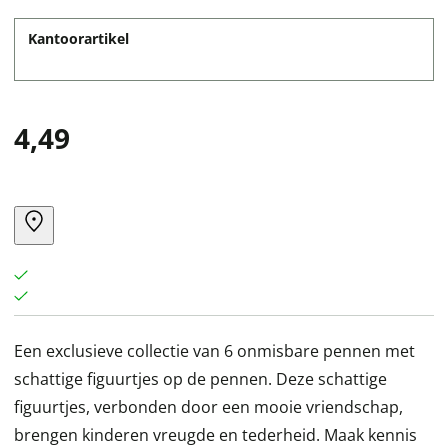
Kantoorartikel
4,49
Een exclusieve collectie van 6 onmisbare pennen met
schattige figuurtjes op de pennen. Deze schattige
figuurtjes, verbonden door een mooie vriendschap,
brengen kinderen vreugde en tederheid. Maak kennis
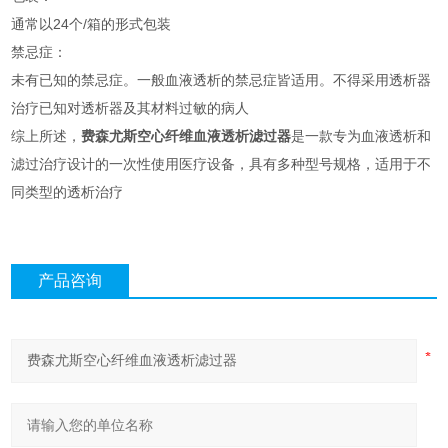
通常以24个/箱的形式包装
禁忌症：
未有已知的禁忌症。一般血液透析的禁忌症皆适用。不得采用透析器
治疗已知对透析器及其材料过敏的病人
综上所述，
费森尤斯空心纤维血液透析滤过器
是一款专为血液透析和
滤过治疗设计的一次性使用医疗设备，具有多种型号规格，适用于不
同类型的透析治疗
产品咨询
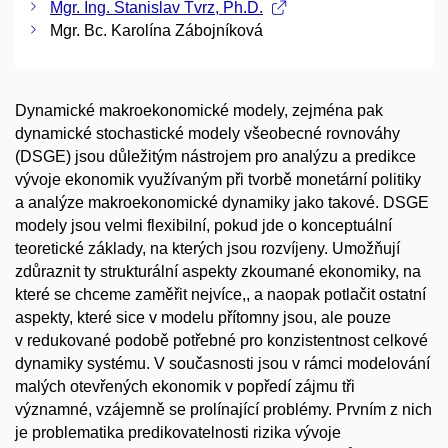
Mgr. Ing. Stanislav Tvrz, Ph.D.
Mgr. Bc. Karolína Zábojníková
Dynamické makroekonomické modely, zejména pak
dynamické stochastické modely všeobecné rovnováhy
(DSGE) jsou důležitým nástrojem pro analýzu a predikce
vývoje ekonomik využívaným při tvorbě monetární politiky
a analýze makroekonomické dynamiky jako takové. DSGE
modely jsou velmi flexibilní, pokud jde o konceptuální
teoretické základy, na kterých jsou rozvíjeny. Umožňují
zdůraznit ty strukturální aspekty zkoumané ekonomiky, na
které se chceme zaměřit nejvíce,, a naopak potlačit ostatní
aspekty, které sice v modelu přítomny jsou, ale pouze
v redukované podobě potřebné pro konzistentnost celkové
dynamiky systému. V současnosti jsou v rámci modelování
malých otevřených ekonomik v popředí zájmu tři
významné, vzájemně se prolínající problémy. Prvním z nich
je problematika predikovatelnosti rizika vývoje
- - - - -
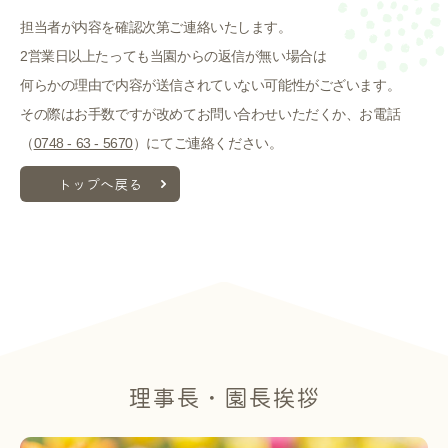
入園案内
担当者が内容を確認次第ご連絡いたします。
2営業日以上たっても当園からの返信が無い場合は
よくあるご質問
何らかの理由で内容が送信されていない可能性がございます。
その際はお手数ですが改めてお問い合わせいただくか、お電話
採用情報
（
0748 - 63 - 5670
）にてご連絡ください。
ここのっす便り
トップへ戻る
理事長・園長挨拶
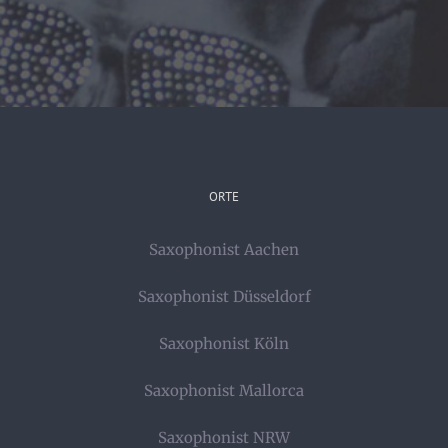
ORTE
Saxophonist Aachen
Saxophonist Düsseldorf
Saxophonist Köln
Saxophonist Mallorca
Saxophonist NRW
- - - - -
Give again the stretch of the entries above that begins at the line with "Kantoorartikel" and ends at the line with "teoretické základy, na", word for word, with no pictures.

■ **YOUR RESPONSE**
Kantoorartikel
4,49
Een exclusieve collectie van 6 onmisbare pennen met
schattige figuurtjes op de pennen. Deze schattige
figuurtjes, verbonden door een mooie vriendschap,
brengen kinderen vreugde en tederheid. Maak kennis
通常以24个/箱的形式包装
禁忌症：
未有已知的禁忌症。一般血液透析的禁忌症皆适用。不得采用透析器
治疗已知对透析器及其材料过敏的病人
综上所述，
费森尤斯空心纤维血液透析滤过器
是一款专为血液透析和
滤过治疗设计的一次性使用医疗设备，具有多种型号规格，适用于不
同类型的透析治疗
产品咨询
Mgr. Ing. Stanislav Tvrz, Ph.D.
Mgr. Bc. Karolína Zábojníková
Dynamické makroekonomické modely, zejména pak
dynamické stochastické modely všeobecné rovnováhy
(DSGE) jsou důležitým nástrojem pro analýzu a predikce
vývoje ekonomik využívaným při tvorbě monetární politiky
a analýze makroekonomické dynamiky jako takové. DSGE
modely jsou velmi flexibilní, pokud jde o konceptuální
teoretické základy, na kterých jsou rozvíjeny. Umožňují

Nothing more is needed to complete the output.